Naturally, I went back to my evil ways. I spent my ill-gotten gains and turned to poaching. I had forgotten Scawsby and I made the mistake of thinking he had forgotten me. In March 1515 I was out on one of my nocturnal excursions, helping myself to good fresh meat during the lambing season. I was stopped just after midnight by the bailiff of the local squire who asked to see what I was carrying under my cloak. In spite of my indignant reply he found a young lamb. He accused me of stealing and ignored my explanation that I had found it wandering by itself and was now looking for its mother. I was thrown in gaol and appeared before the local magistrates. I thought I would just be fined but in the gallery I saw Sir John Scawsby's evil mug and a similar face sitting behind the great bench in the Sessions House. Oh, God, I prayed and whimpered.
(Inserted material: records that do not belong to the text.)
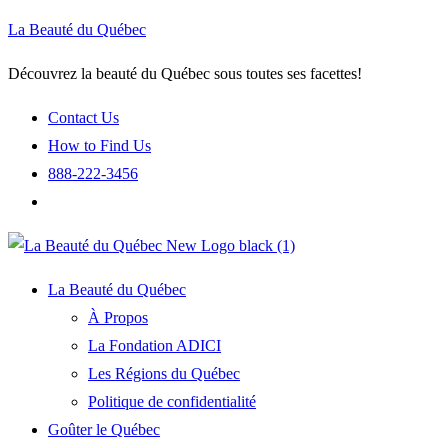
La Beauté du Québec
Découvrez la beauté du Québec sous toutes ses facettes!
Contact Us
How to Find Us
888-222-3456
La Beauté du Québec
À Propos
La Fondation ADICI
Les Régions du Québec
Politique de confidentialité
Goûter le Québec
Scawsby's brother was the principal justice and the full force of the law came to bear on me. I was declared guilty and almost fainted when he placed the black cap on his
head and ordered me to be hanged. Lord, I screamed, but Justice Scawsby just glared back, his skull-like face an impassive mask of hatred.
'You are to be hanged!' he roared. He grinned evilly and looked round the court. 'Unless someone here can stand maintenance for you?'
Of course, his words were greeted with a deadly hush. My step-father was now sickly, doddering and senile; and who would bail old Shallot and risk the massed fury of the Scawsbys? I gulped and gagged as if the rough hempen necktie was already round my throat. Suddenly the Clerk to the Justices, a tall stooped figure dressed in a dark russet gown, rose and addressed the bench.
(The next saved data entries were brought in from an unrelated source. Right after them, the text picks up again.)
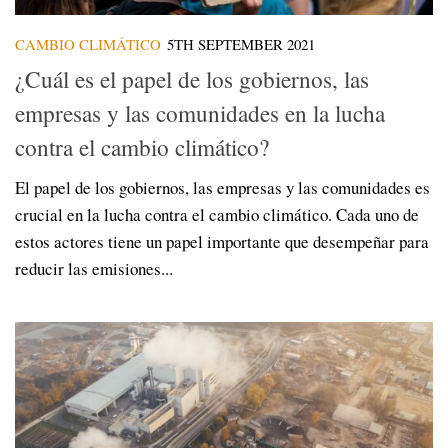
CAMBIO CLIMÁTICO
5TH SEPTEMBER 2021
¿Cuál es el papel de los gobiernos, las
empresas y las comunidades en la lucha
contra el cambio climático?
El papel de los gobiernos, las empresas y las comunidades es
crucial en la lucha contra el cambio climático. Cada uno de
estos actores tiene un papel importante que desempeñar para
reducir las emisiones...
'I will, My Lord!' he announced. 'I will place my bond 'as surety for Shallot!'
Old Scawsby nearly exploded with apoplexy, so surprised he fixed the bond much lower than his own malice should have allowed: a hundred pounds, to be redeemed by the following Martinmas. I gripped the iron rail and stared in utter disbelief at my saviour: his long solemn face, hooked nose and calm grey eyes. Benjamin Daunbey had saved me from a hanging.
It's hard to define our relationship. Master and servant, close bosom friends, rivals and allies… do you know, after seventy years I still can't describe it. All I remember was that I was saved and walked free from the Sessions House. Other felons, not so lucky as I, were put in the stocks, tied to the triangle for a whipping or placed in the pillory, their ears nailed to the block until they either tore themself free or plucked up enough courage to cut them off.